A speech recognition device that is used for a device that collects an acoustic signal by a microphone and emits an acoustic signal from a speaker, and that recognizes the speech signal collected by the microphone using a probability model,
Noise that receives an input signal from the microphone and a supply signal to the speaker, suppresses the sound emission signal component (hereinafter referred to as echo signal) in the input signal, and suppresses an ambient noise signal in the input signal・ Echo suppression part,
A feature vector extraction unit that receives an input signal in which the echo signal and the ambient noise signal are suppressed, and converts the signal into a feature vector sequence;
The feature vector sequence and a signal indicating whether or not a sound emission signal is supplied to the speaker are input, and the feature vector sequence is of a speech section including a recognition target speech signal or of a noise section of only ambient noise signals. A section determination unit that determines whether the one is a noise / echo section including the echo signal and the ambient noise,
A switch that receives the feature vector series and the determination result output and separates and outputs the feature vector series into three series according to the determination result output;
A noise model learning unit that receives a feature vector sequence of the noise section separated by the switch and learns a noise model for the feature vector sequence;
A feature vector sequence of the noise / echo section separated by the switch is input, and for this feature vector, a noise / echo model learning unit for learning a noise / echo model,
A clean speech model memory for storing a clean speech model created based on clean speech data without noise, and
The noise model, the noise echo model, and the clean speech model are input, and the noise synthesis model that generates the noise superimposed speech model by synthesizing the noise model and the noise echo model and the clean speech model, and the noise superimposed speech model A noise superimposed speech model memory in which is stored,
A likelihood calculation unit that receives the feature vector sequence of the speech section separated by the switch and the noise superimposed speech model, and calculates the likelihood for each recognition category of the feature vector sequence based on the noise superimposed speech model;
A speech recognition apparatus, comprising: a recognition result output unit that receives a likelihood for each recognition category and outputs a recognition result.

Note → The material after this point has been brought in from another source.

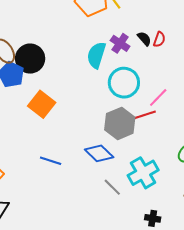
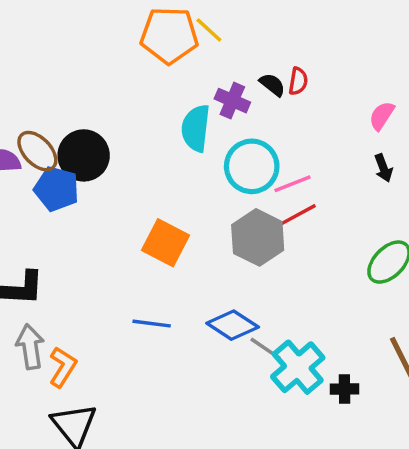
pink line: (158, 97) -> (293, 184), moved, turned 35
orange square: (42, 104) -> (165, 243), moved
blue diamond: (99, 153) -> (233, 325), moved
cyan cross: (143, 173) -> (298, 367), moved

The noise / echo suppression unit receives an input signal and a supply signal to the speaker, and an echo unit that suppresses an echo signal in the input signal;
An output signal of the echo part is input, and a noise part for suppressing an ambient noise signal in the input signal in which the echo signal is suppressed;
An output signal of the noise unit and a supply signal to the speaker are input, and a residual echo unit that suppresses the remaining echo signal in the input signal in which the echo signal and the ambient noise signal are suppressed. The speech recognition apparatus according to claim 3, wherein

Speech recognition program for executing the steps of the speech recognition method according to claim 1 or 2 in a computer.

A computer-readable recording medium on which the voice recognition program according to claim 5 is recorded.